Pragmatically, we’ll work together to decide whether individual, couple, or family therapy is the best fit for your needs — and we’ll usually have a sense of that after the consultation call.
If we move forward with couple or family therapy, the first session will be together. After that, I’ll meet individually with each person for an assessment. From then on, we’ll generally meet together for future sessions.
Do both partners need to attend every session?
Generally, I start by meeting with you together as a couple, followed up by meeting with each of you one-on-one to discuss more personal topics and complete an individual assessment.
After that, couples attend sessions together, but there are times when brief individual check-ins can be helpful — particularly when trauma or betrayal is involved.
We’ll decide together what structure best supports the work. The focus always remains on strengthening the relationship and helping both partners move toward clarity, safety, and connection.
However, I do at times see just one partner for therapy with a goal of improving their marriage when the other is unwilling to come.
Can you incorporate our Christian faith into therapy?
Absolutely.
If faith is central to your marriage, we can thoughtfully integrate it into conversations about forgiveness, fidelity, sexual intimacy, and covenant. While I share a Christian worldview, I also work with individuals and families from different faith traditions — or from non-religious perspectives — and help you live according to whatever values matter most to you.
For more information on what this looks like in therapy, see my Christian counseling page.

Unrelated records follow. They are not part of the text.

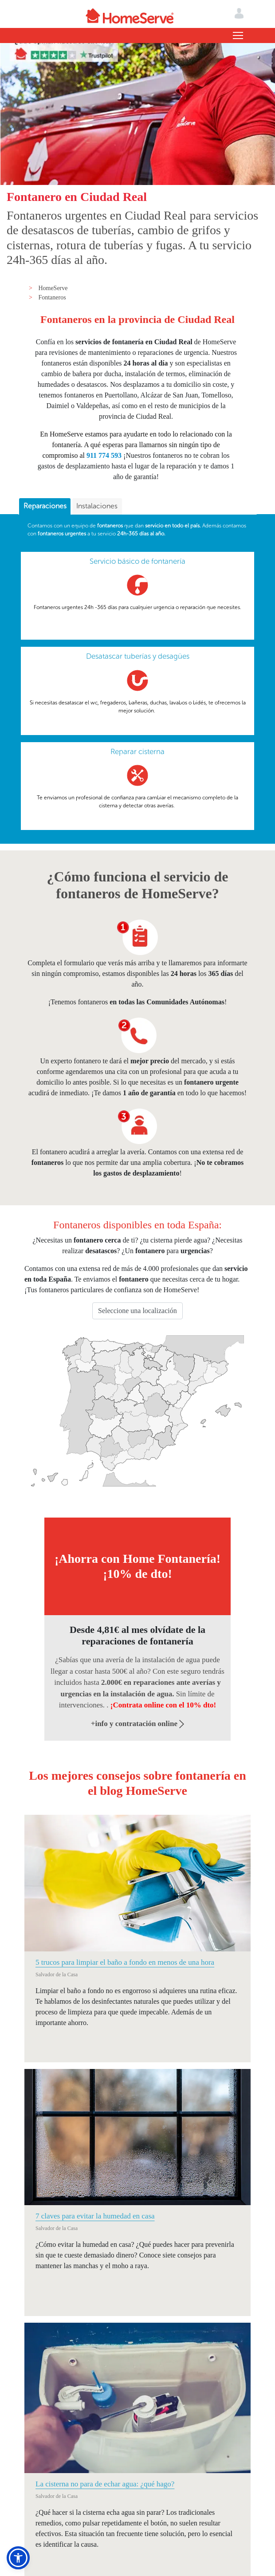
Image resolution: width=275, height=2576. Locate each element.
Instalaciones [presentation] (97, 506)
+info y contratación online (138, 1723)
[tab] (45, 506)
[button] (18, 2557)
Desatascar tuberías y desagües (137, 656)
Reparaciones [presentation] (45, 506)
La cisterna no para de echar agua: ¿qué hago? (104, 2484)
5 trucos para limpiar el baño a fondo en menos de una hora (124, 1962)
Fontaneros (52, 297)
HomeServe (52, 288)
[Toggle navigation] (238, 35)
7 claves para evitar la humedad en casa (95, 2216)
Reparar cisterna (137, 751)
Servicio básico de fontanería (137, 561)
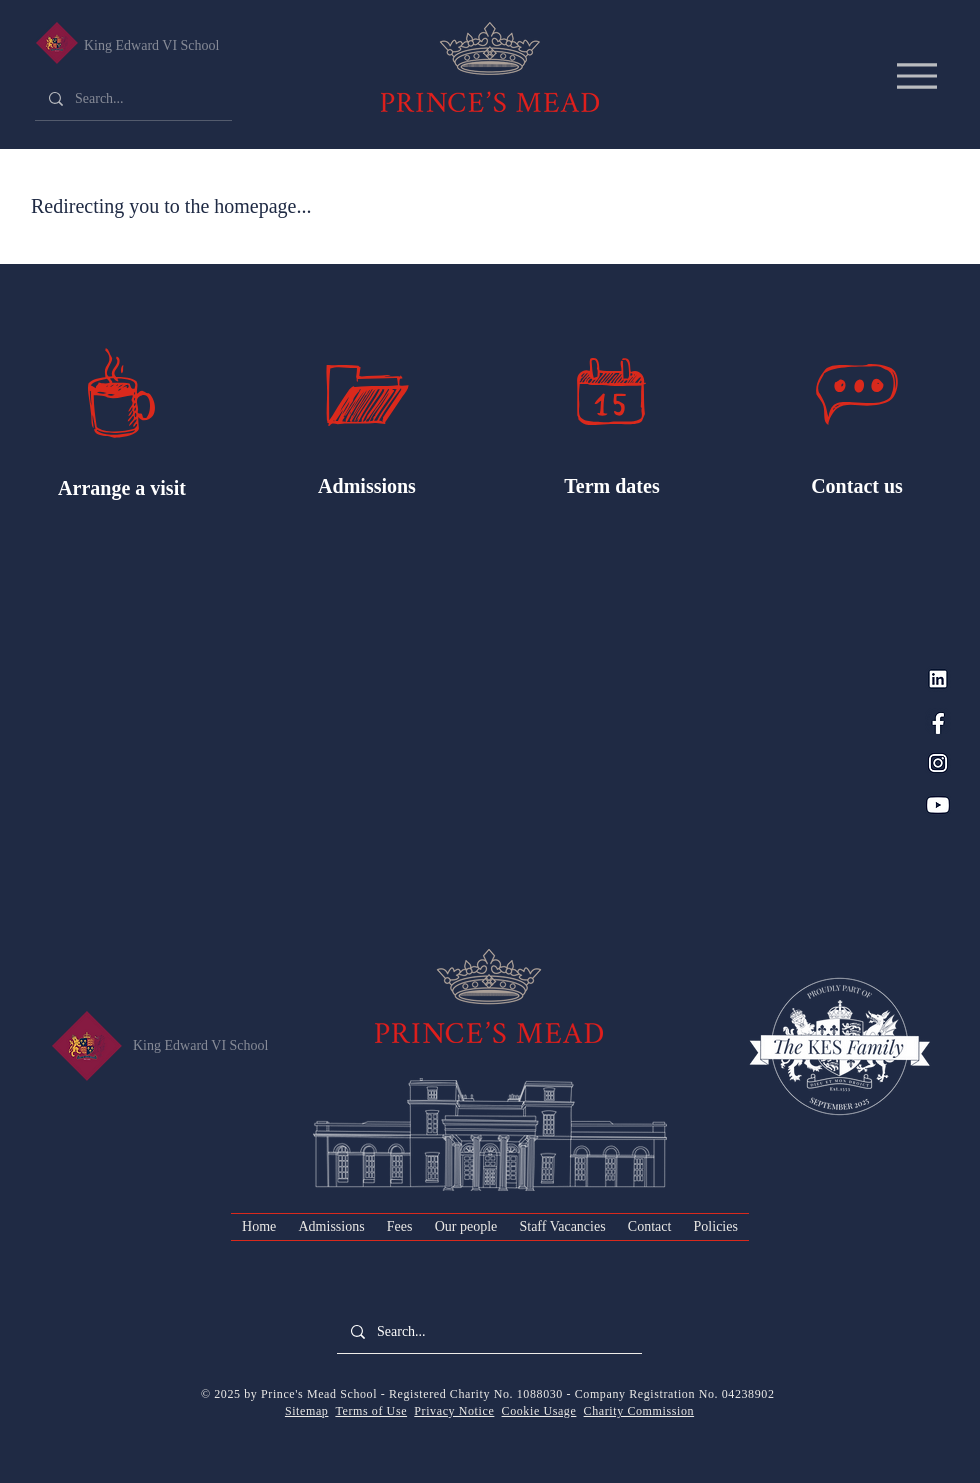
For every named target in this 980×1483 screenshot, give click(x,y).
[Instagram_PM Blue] (938, 763)
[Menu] (916, 75)
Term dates (611, 486)
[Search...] (132, 99)
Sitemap (307, 1411)
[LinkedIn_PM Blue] (938, 679)
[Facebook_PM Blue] (938, 721)
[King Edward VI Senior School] (56, 43)
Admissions (367, 486)
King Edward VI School (151, 45)
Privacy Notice (454, 1411)
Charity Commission (639, 1411)
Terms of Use (371, 1411)
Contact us (857, 486)
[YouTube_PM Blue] (938, 805)
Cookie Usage (539, 1411)
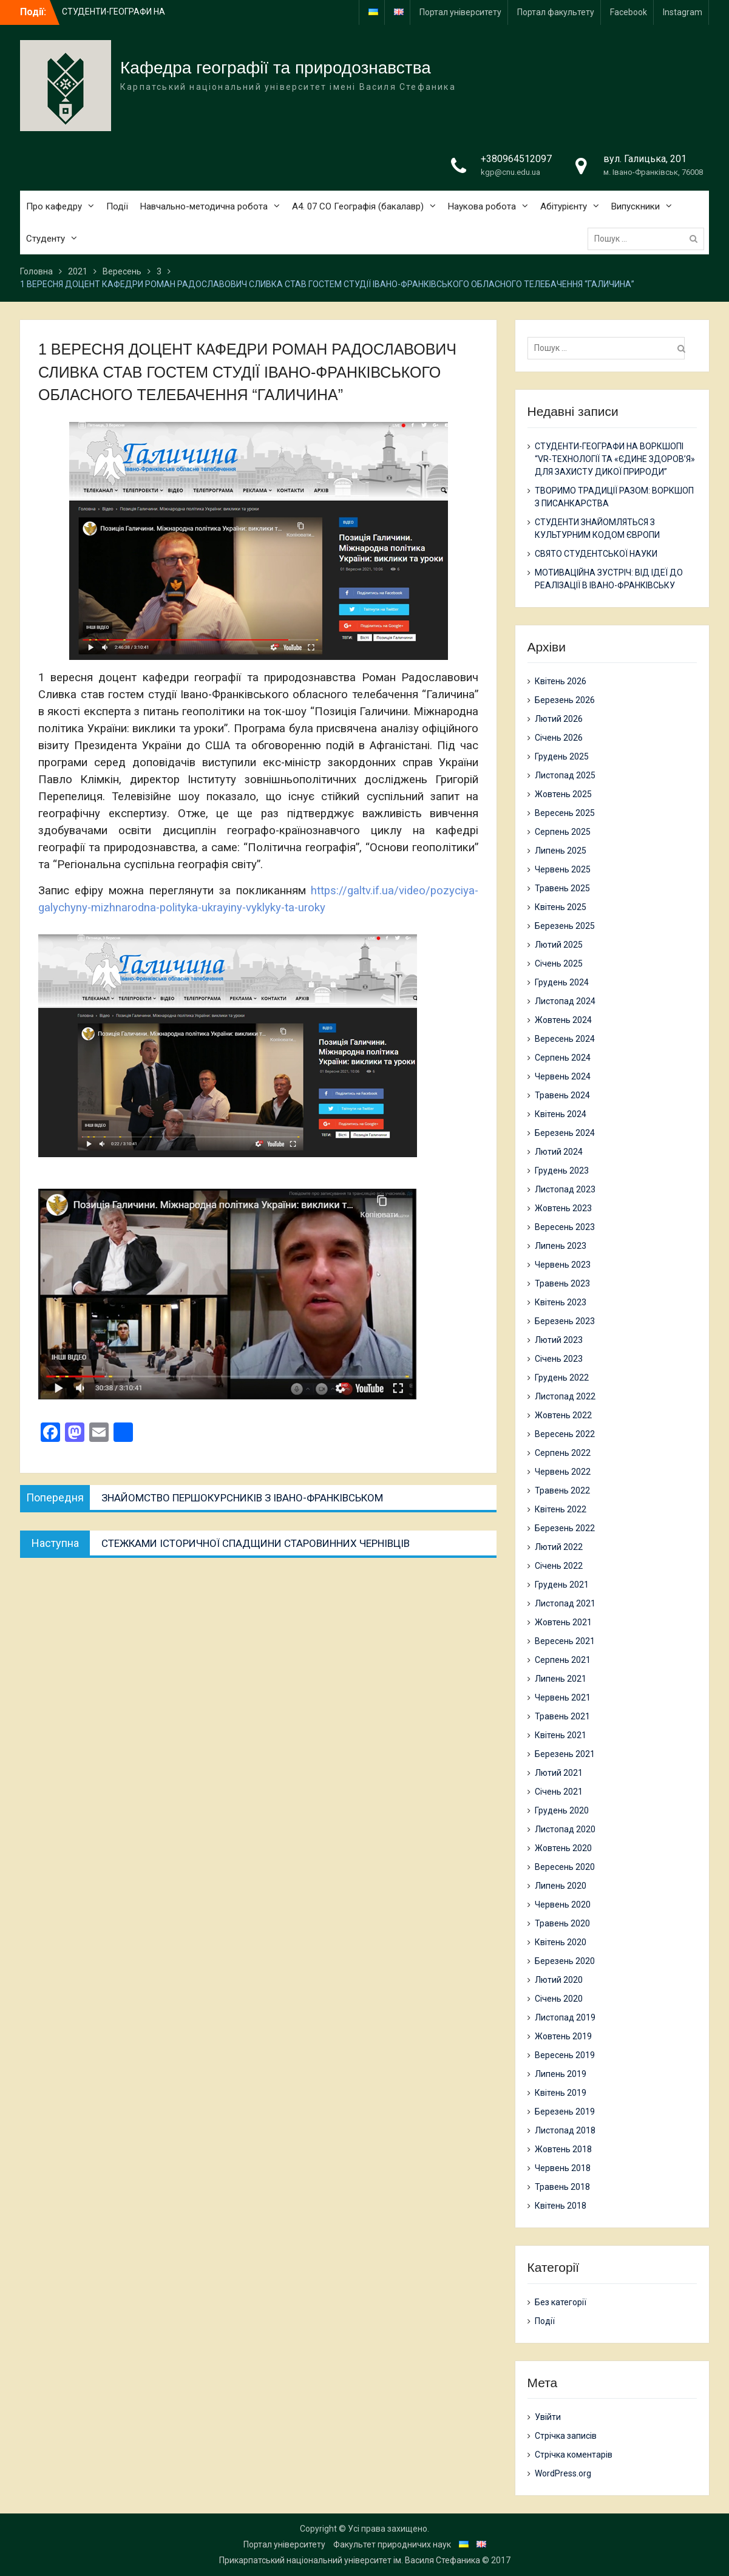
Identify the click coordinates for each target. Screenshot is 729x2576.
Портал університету (460, 12)
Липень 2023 (560, 1246)
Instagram (682, 12)
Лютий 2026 (559, 719)
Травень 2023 (562, 1283)
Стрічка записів (566, 2436)
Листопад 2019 (565, 2017)
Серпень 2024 (563, 1057)
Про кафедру (54, 206)
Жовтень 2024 (563, 1020)
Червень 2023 (563, 1264)
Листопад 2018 (565, 2130)
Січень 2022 (559, 1566)
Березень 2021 (565, 1754)
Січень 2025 (559, 963)
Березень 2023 (565, 1321)
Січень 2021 (559, 1791)
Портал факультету (555, 12)
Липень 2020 (560, 1886)
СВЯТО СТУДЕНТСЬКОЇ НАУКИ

Do you provide online couples therapy?
Yes.
I provide secure online couples therapy throughout Ohio and across PSYPACT states. Online sessions allow couples to access consistent care without commuting and often make scheduling easier.
Research shows that online couples therapy can be just as effective as in-person therapy when both partners are engaged. Many couples appreciate the privacy and flexibility it offers.
Do you work with mixed-orientation marriages, or marriages in which one member of the couple is not exclusively heterosexual?
Yes, working with married sexual or gender minorities is one of my specialties. This work requires an understanding of how to work with individuals questioning their attraction, orientation, and sexual or gender identity well, and an understanding of how these issues play out in a marital relationship. Support for both the partner sharing their concerns and the one surprised by them is important, and therapy with me encourages communication and considering both partners’ needs. See my Christian Sexual minority page for more information.
Do you see families as well as couples?
Yes. While I primarily focus on couples, I work with families as well, particularly parents dealing with adult children. In family therapy, I help families reestablish positive patterns of interaction and establish trust and safety in relationships.
I don’t work much with younger children in families unless the family is impacted by one of my other specialties (trauma, faith-based counseling, military/veteran families, questions about sexual or gender identity). I don’t generally do family therapy solely for child behavioral issues.